もちろん「書いたことの責任は自分が持たなければならない」は当然のことなので「読者を考えない」日記が誰からも読まれない日記になっても仕方ありません。
投稿: ãµããã | 2005/06/22 20:57
すいません、名前欄が文字化けしてました。
投稿: ふじさわ | 2005/06/22 20:59
アーガマ さま。
まあまあ、神北みたいな奴の云うことですので、話半分に聞いていただければOKですよ。
たちばなゆに さま。
ホントの話、自分が何をしようとしているのか自覚がなく、慌ててよけい悪い方に舵を取る人というのは、いるものです。が、ちょっと、ディープな話で驚かしてしまったかも知れません。すみません。
岡田PX店長 さま。
どうでしょうね。
大外郎 さま。
懐かしいですね。筒井さんや豊田さん眉村さんあたりのエッセイによく書いてあったような気がします。しかし、居ない風を装って「こりゃいかんぞ」とちゃんと伝え合う美風は、互いに頭が良くないと続かないんですよね。タケシが軍団の連中に「てめぇバカやろう」というのと同じ、相手が受け止められないと意味をなさない単なる罵声になっちゃいますから。
八潮 さま。
外の日記も書きましょうね。
再び、岡田 さま。
ぼくの考えとも合致するのですが、ネットに一旦公開した意見は、消してはいけないという説があります。一旦書いたという事実を隠蔽するのではなく、それが間違っていれば、追記として謝ればいいし、間違ってないという自信があれば、やはり追記やコメント等で持論を展開し、ちゃんと反論すればいいのです。しかし、そうまで深く考えない浅慮な人達によって、ネット内は、消失した文書で溢れています。
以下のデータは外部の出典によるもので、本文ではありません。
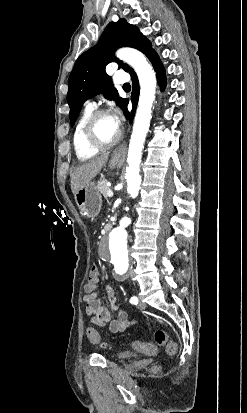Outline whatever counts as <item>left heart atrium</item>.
<instances>
[{
    "mask_svg": "<svg viewBox=\"0 0 247 413\" xmlns=\"http://www.w3.org/2000/svg\"><path fill=\"white\" fill-rule=\"evenodd\" d=\"M105 119L111 128L119 132L121 126V111L118 108H113L111 112L107 113Z\"/></svg>",
    "mask_w": 247,
    "mask_h": 413,
    "instance_id": "obj_1",
    "label": "left heart atrium"
}]
</instances>
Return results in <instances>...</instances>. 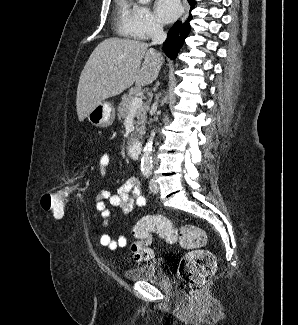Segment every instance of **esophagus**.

ちゃんと、自分が書いてしまった事実が有り、その内容を撤回する旨を残すというような、意見撤回ではなく、元発言ごと消して、はじめから問題が無かったかのように誤摩化してしまうのは、極めてミットモない行動だと、神北は思うのです。
が、こういうひとたちは、まず間違いなく、こんな単純な道理を判ってくれません。自分が「消し逃げ」という卑怯なことをしているという認識すらないことが多いようです。残念ですね。
いしたた さま。
こういう素養がないと、神北が本気でかんかんになっているように読めるタイトルです。無論、そういう狙い目です。(^_^;)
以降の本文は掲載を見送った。